**ASSIGNMENT**:
Transcribe every entry that follows, word for word, and omit the images.

***** RECORDS SHOWN *****

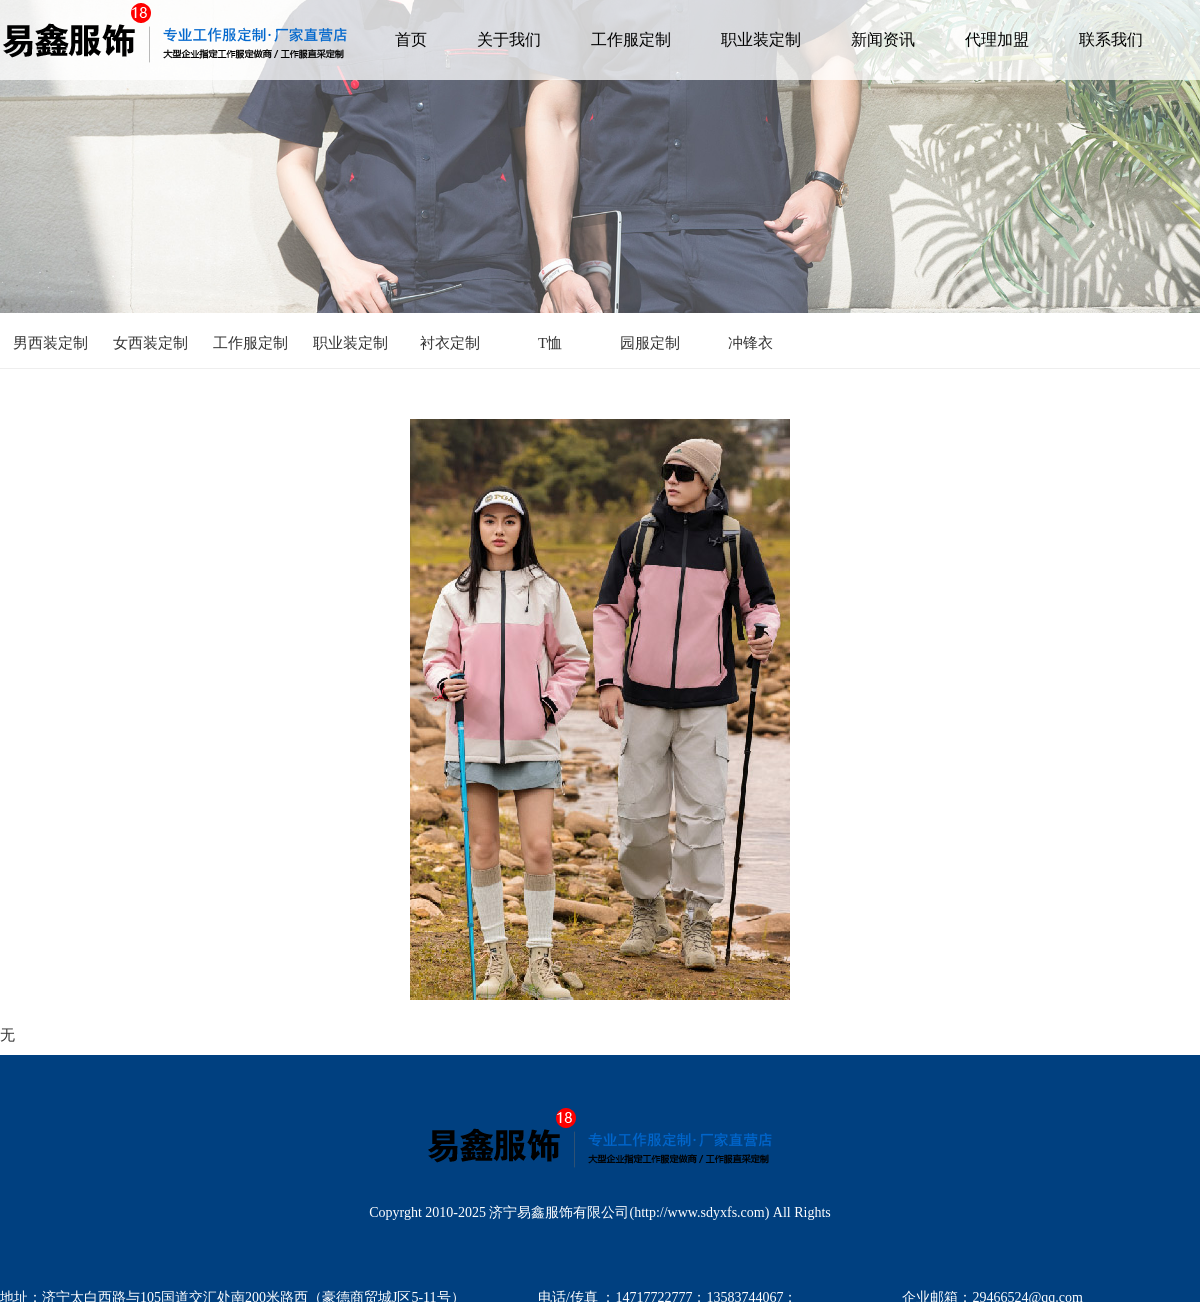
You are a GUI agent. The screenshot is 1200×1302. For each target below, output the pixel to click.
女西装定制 (150, 343)
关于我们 (509, 39)
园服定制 (650, 343)
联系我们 (1111, 39)
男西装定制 (50, 343)
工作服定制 (631, 39)
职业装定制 (761, 39)
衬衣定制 (450, 343)
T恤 (550, 343)
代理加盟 (997, 39)
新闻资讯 (883, 39)
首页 (411, 39)
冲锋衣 (750, 343)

*****

**EXERCISE ANSWER**:
You are a GUI agent. The screenshot is 1200×1302. For each target below, output the pixel to click.
女西装定制 (150, 343)
关于我们 (509, 39)
园服定制 (650, 343)
联系我们 (1111, 39)
男西装定制 (50, 343)
工作服定制 (631, 39)
职业装定制 (761, 39)
衬衣定制 (450, 343)
T恤 (550, 343)
代理加盟 (997, 39)
新闻资讯 (883, 39)
首页 (411, 39)
冲锋衣 (750, 343)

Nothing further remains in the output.